Divagación sobre el contratista

Por Óscar Domínguez G.

Los contratistas malandrines no tienen hoja de vida, sino prontuario. (Los hay buenos. No patean el código penal. Esta nota los ignora).
En los noticieros de televisión y en la prensa, los malandros tienen rostro de retratado hablado. Parecen asustados. Calumniados. Provoca pedirles disculpas por incomodarlos.
Su rostro no dice la verdad. Tampoco la mentira. No dice nada. Suministra más información el planeta Venus cuando se va de eclipse.
Muestran rostros neutros. Por estrategia y por negocio. Despistan al polígrafo. El inerte cachivache no logra descifrarlos. Un buen contratista –es decir, un ducho tumbador- es capaz de hacerle dar gripa al polígrafo para desestabilizarlo.
Ni el célebre criminalista Lombroso podría leer en su cara.

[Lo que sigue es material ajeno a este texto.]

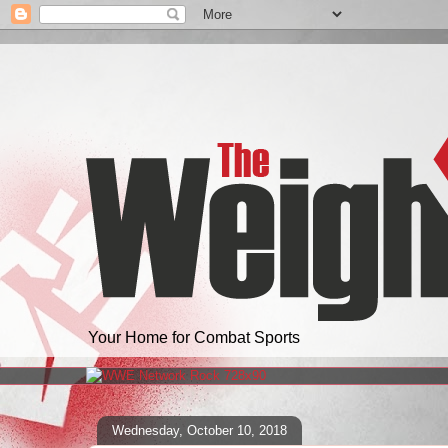
Your Home for Combat Sports
Wednesday, October 10, 2018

Tienen casa superhiperdotada. Acondicionarían ascensor para regar las matas. Si no salen libres, les espera jaula de oro, o arresto domiciliario que no se le niega a nadie… que tenga una robusta bolsa. Bien o mal habida. La prosaica cárcel pa los de ruana.
El secreto radica en hacer harta platica. Saben que tienen que devolver parte de la fortuna mal habida. Así minimizan el canazo.
Para adelgazar más la pena, escribirán un libro sobre la forma de hacerle el pedicure a un ciempiés. Callados la jeta, se burlan del código penal.
Si sueltan la lengua en presencia de micrófonos ávidos, deslizan evasivos y estratégicos monosílabos. De pronto un bisílabo. Y pare de contar. En esa anoréxica declaración dejan claro que serían incapaces de birlarle un centavo al erario.
A su lado, en plan de recomendar silencio mudo, estará su abogado que tiene la pared de su bufete ametrallado de diplomas. El profesional del inciso exhibe sofisticado reloj que da la hora de la semana entrante.
A veces la información que tienen los contratistas que pelearon con la ética y su carnal la estética, hay que buscarla en los pliegues de los pantalones. O en unos ojos huidizos que tampoco sueltan prenda.
Nuestro contratista – o corrupto, muchas veces es lo mismo- tiene el caminado y la distante mirada del sujeto que frecuenta restaurantes de diez trinchetes donde lo miman.
“Por acá don Fulano, ¿el whisky seco o en iceberg, sobre las rocas?, ¿está bien su plato?, ¿que no falte su cointreau?”.
Como las divas del espectáculo, nuestro sujeto apenas repite traje.
Sus exclusivos vestidos de flemático paño inglés, son cortados por láser. Las nostálgicas tijeras pasaron al cuarto de san Alzhéimer.
Por sus regalos lo conoceréis. Si va a Londres, compra en Harrods para su amante, y en Mark & Spencer para su mujer. Chanel para la primera, pachulí para la propia.
En el juzgado, de pronto mira hacia atrás. Averigua quién lo acompaña en su mala hora. Fotógrafos y camarógrafos aprovechan el papayazo para actualizar el archivo.
En público se niega la sonrisa. Lo puede delatar. En la intimidad se ríe y felicita por su capacidad histriónica.